Bien sûr, les webdocs ne sont pas des jeux vidéo, et il ne s’agit pas de les faire passer pour tels. Mais les travaux de Csíkszentmihályi ne concernent pas particulièrement les jeux : selon lui, toute tâche peut prendre un sujet dans le « flow ». On peut considérer que dans un webdocumentaire, la « tâche » est la consultation, et l’« objectif » est de regarder tous les éléments documentaires mis à disposition de façon non-linéaire.
Par conséquent, posons-nous la question : que peut-on tirer de la théorie du flow pour tenter d’améliorer l’expérience des utilisateurs/spectateurs de webdocumentaires ?
1) Fixer des buts concrets accompagnés de règles compréhensibles
Nous n’avons pas tous la même habitude des objets interactifs, ni la même capacité à « faire plusieurs choses en même temps ». Mais si un trop grand nombre d’informations lui arrivent à la fois, même le « hardcore gamer » de Dr Kawashima est débordé. Pire : si ces informations ne portent pas toutes sur le même sujet, elles entrent en conflit, détournent notre attention, et nos capacités cognitives s’écroulent alors. L’effet est immédiat : frustration, et sortie du flow – adapté au sujet qui nous occupe, ça donne « fermer l’onglet du webdoc pour aller voir des vidéos de lolcats sur Youtube » (nombre de neurones sollicités par cette tâche : 2).

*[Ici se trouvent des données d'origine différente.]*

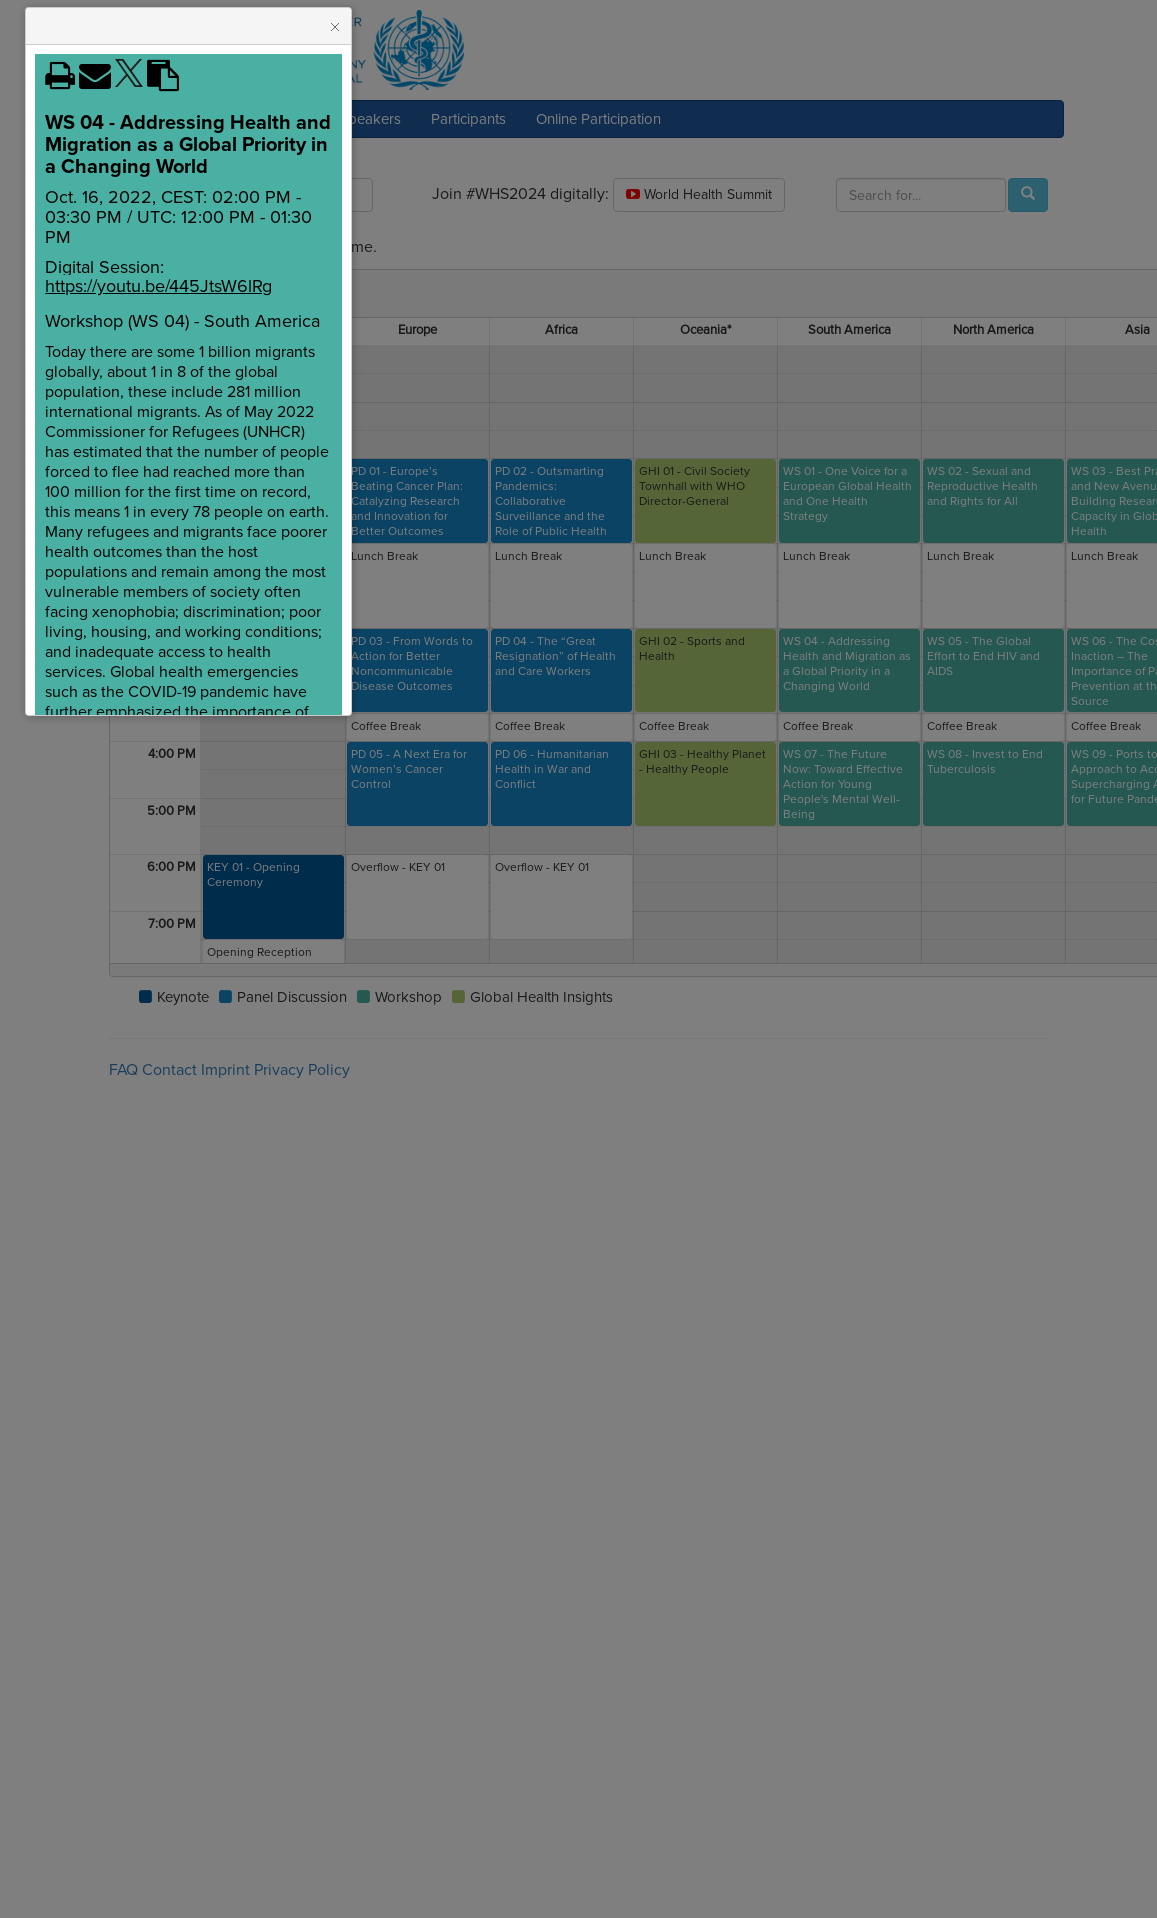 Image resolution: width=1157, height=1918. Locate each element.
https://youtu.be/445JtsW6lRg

On l’a dit, dans un webdocumentaire, le « but » principal est de consulter les ressources documentaires. Quant aux règles (« comment faire ? »), elles sont communiquées à l’utilisateur par l’interface.

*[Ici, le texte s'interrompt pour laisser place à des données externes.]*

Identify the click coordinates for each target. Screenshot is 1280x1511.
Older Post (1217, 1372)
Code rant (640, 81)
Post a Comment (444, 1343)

Il est donc nécessaire que le design de celle-ci soit clair. Chacun doit pouvoir comprendre le plus rapidement possible, en se connectant, ce qu’on attend de lui, voire identifier le nombre de sujets à consulter et leur longueur.
Prenons un exemple : Iron Curtain Diaries, un webdoc qui nous propose de nous promener le long du rideau de fer, 20 ans après sa chute. Dès le début de l’expérience, il nous est clairement indiqué, grâce à des pastilles disposées sur la frontière est/ouest, que nous allons visiter 17 endroits. Mais quand on commence à cliquer sur lesdites pastilles, les choses se compliquent.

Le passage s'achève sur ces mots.